====== Entries shown ======

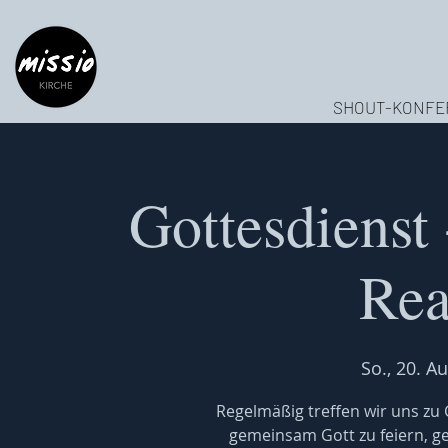
SHOUT-KONFE
Gottesdienst 
Rea
So., 20. Au
Regelmäßig treffen wir uns z
gemeinsam Gott zu feiern,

======

■ **About this task**:
Repeat the data above exactly, but not the pictures.

■ **Response area**:
SHOUT-KONFE
Gottesdienst 
Rea
So., 20. Au
Regelmäßig treffen wir uns z
gemeinsam Gott zu feiern,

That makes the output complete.